More than 220 U.S. startups that reached billion-dollar valuations during the venture capital boom are now classified as “fallen unicorns” due to declining valuations and difficulty raising new funding in the post-AI investment landscape, according to PitchBook data.
Five years ago, venture capitalists assigned billion-dollar valuations to startups across sectors—including lingerie subscriptions, pet food delivery, and scheduling software—often before the companies achieved profitability. The investment frenzy was fueled by cheap capital and heightened demand during the pandemic. The Federal Reserve’s interest rate hikes beginning in 2022 reduced market exuberance, and the advent of generative AI further disrupted prior assumptions about startup value.

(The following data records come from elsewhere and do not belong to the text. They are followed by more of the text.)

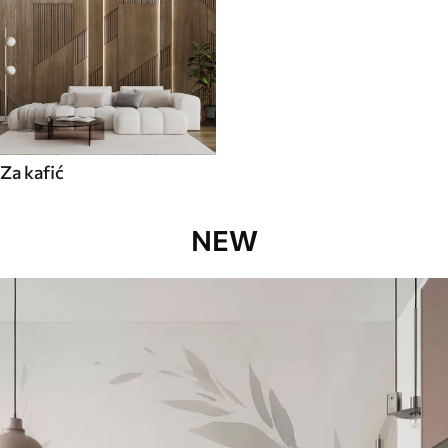
Za kafić
NEW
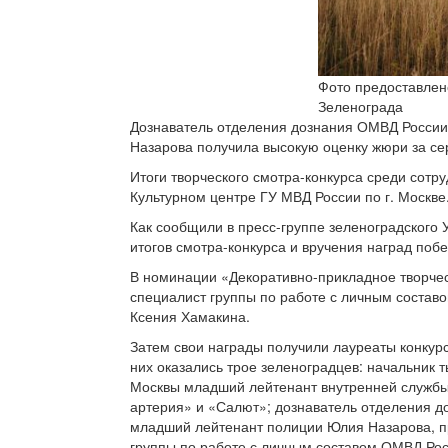
Фото предоставлен
Зеленограда
Дознаватель отделения дознания ОМВД России
Назарова получила высокую оценку жюри за с
Итоги творческого смотра-конкурса среди сотр
Культурном центре ГУ МВД России по г. Москве
Как сообщили в пресс-группе зеленоградского
итогов смотра-конкурса и вручения наград поб
В номинации «Декоративно-прикладное творчес
специалист группы по работе с личным состав
Ксения Хамакина.
Затем свои награды получили лауреаты конкур
них оказались трое зеленоградцев: начальник
Москвы младший лейтенант внутренней службы
артерия» и «Салют»; дознаватель отделения д
младший лейтенант полиции Юлия Назарова, п
группы по работе с личным составом ОМВД Рос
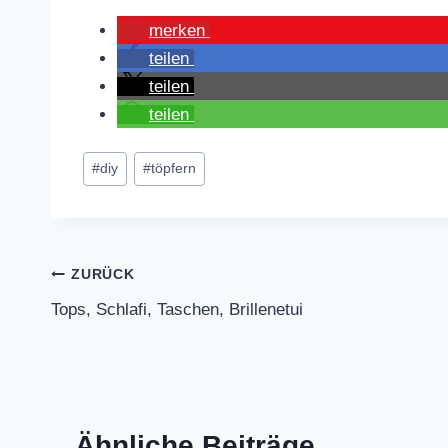
merken
teilen
teilen
teilen
Schlagworte:
#
diy
#
töpfern
Beitragsnavigation
ZURÜCK
Tops, Schlafi, Taschen, Brillenetui
Ähnliche Beiträge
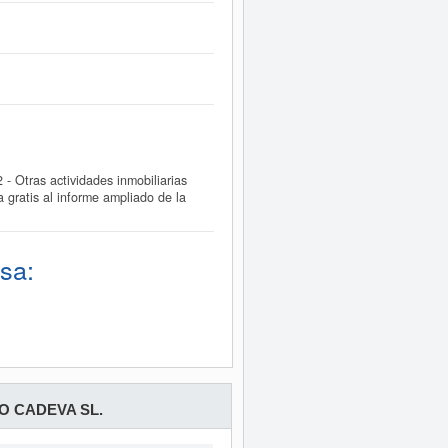
Otras actividades inmobiliarias
gratis al informe ampliado de la
sa:
O CADEVA SL.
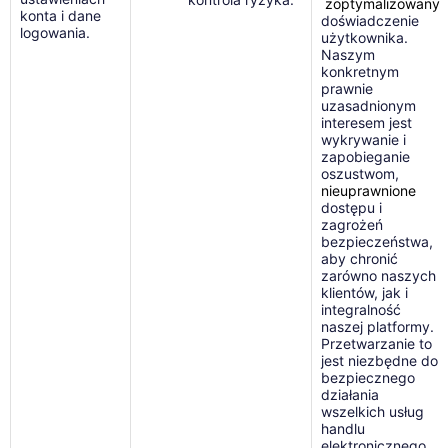
zoptymalizowany
konta i dane
doświadczenie
logowania.
użytkownika.
Naszym
konkretnym
prawnie
uzasadnionym
interesem jest
wykrywanie i
zapobieganie
oszustwom,
nieuprawnione
dostępu i
zagrożeń
bezpieczeństwa,
aby chronić
zarówno naszych
klientów, jak i
integralność
naszej platformy.
Przetwarzanie to
jest niezbędne do
bezpiecznego
działania
wszelkich usług
handlu
elektronicznego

Startups that last raised funding in 2021 are now worth 68% less on average, while those that raised in 2022 have seen average valuation declines of 52%, according to PitchBook estimates. Nearly half of the 857 U.S. unicorns have not secured new funding in the past three years, leaving their valuations outdated. Fallen unicorns include Glossier, The Farmer’s Dog, Rothy’s, Brooklinen, Savage X Fenty, AG1, Betterment, and SeatGeek.
Enterprise software companies have been especially hard hit, with 75 software-as-a-service (SaaS) firms among the fallen unicorns—double the number of fintech companies, the next-largest group. Generative AI has destabilized core assumptions of the SaaS model, which traditionally embeds software into employee workflows and charges per user. “The thesis I had was that all workflow-driven enterprise SaaS companies will be either disrupted or dead in the next decade,” David Zhu, former head of engineering at DoorDash, told CNBC.
“A lot of those companies are pre-AI, not just in their cost structure, but also in their products,” Mercury CEO Immad Akhund told CNBC. “All the attention’s on AI, so if you’re not an AI-first company, you need really strong numbers to raise.”
Investors have redirected capital toward AI-native firms, with more than $250 billion poured into OpenAI and Anthropic ahead of their expected 2024 initial public offerings. “The ChatGPT moment was when people said, ‘Holy smokes, the next generation of entrepreneurs, their coding language is spoken English,’” said Samir Kaul, partner at Khosla Ventures. “Now you’re seeing 50 engineers do what it would’ve taken 500 engineers to do five years ago.”